WORK ITEM: All of the entries must be reproduced exactly, with no images carried over.
►
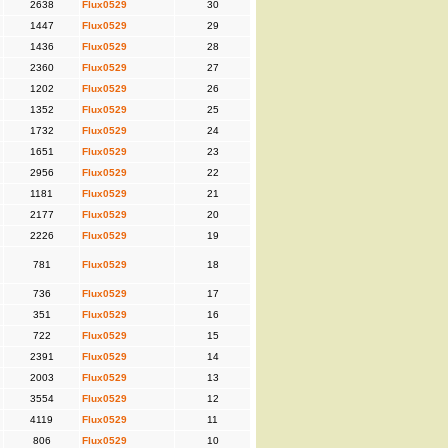
2638
Flux0529
30
1447
Flux0529
29
1436
Flux0529
28
2360
Flux0529
27
1202
Flux0529
26
1352
Flux0529
25
1732
Flux0529
24
1651
Flux0529
23
2956
Flux0529
22
1181
Flux0529
21
2177
Flux0529
20
2226
Flux0529
19
781
Flux0529
18
736
Flux0529
17
351
Flux0529
16
722
Flux0529
15
2391
Flux0529
14
2003
Flux0529
13
3554
Flux0529
12
4119
Flux0529
11
806
Flux0529
10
◄
REPLY TO THE TASK:
2638
Flux0529
30
1447
Flux0529
29
1436
Flux0529
28
2360
Flux0529
27
1202
Flux0529
26
1352
Flux0529
25
1732
Flux0529
24
1651
Flux0529
23
2956
Flux0529
22
1181
Flux0529
21
2177
Flux0529
20
2226
Flux0529
19
781
Flux0529
18
736
Flux0529
17
351
Flux0529
16
722
Flux0529
15
2391
Flux0529
14
2003
Flux0529
13
3554
Flux0529
12
4119
Flux0529
11
806
Flux0529
10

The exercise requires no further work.